__Your instructions__:
Only the lines below, from the one with "a censuram aquele" through the one with "nada mais de", are to be written out, exactly.

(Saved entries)
┄┄┄┄┄┄

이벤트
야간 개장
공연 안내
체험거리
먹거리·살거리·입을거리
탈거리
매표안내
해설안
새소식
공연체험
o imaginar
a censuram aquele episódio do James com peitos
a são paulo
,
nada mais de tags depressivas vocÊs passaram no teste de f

┄┄┄┄┄┄

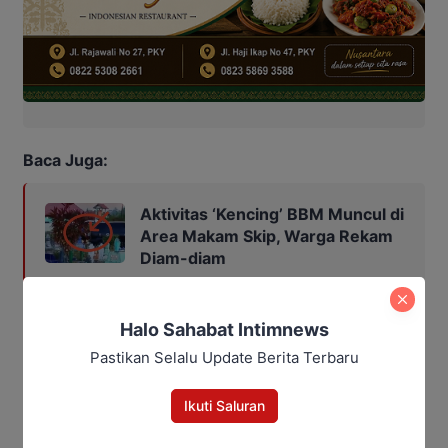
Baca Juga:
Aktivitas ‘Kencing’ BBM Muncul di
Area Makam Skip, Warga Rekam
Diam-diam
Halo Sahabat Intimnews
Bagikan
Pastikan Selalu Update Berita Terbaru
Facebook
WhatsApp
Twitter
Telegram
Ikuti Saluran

┄┄┄┄┄┄

__Response for this exercise__:
a censuram aquele episódio do James com peitos
a são paulo
,
nada mais de tags depressivas vocÊs passaram no teste de f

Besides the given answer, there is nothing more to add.